Segment Open

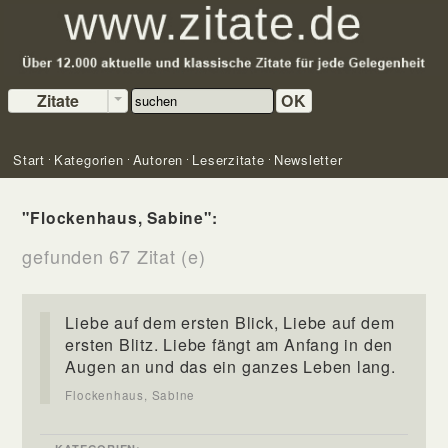
Zitate
OK
Start
Kategorien
Autoren
Leserzitate
Newsletter
"Flockenhaus, Sabine":
gefunden 67 Zitat (e)
Liebe auf dem ersten Blick, Liebe auf dem
ersten Blitz. Liebe fängt am Anfang in den
Augen an und das ein ganzes Leben lang.
Flockenhaus, Sabine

Segment Closed

TASK DETAILS -> Only the lines from the one containing "Augen an und das ein ganzes Leben lang." through the final line above should be duplicated, exactly as they stand.

TASK SOLUTION ->
Augen an und das ein ganzes Leben lang.
Flockenhaus, Sabine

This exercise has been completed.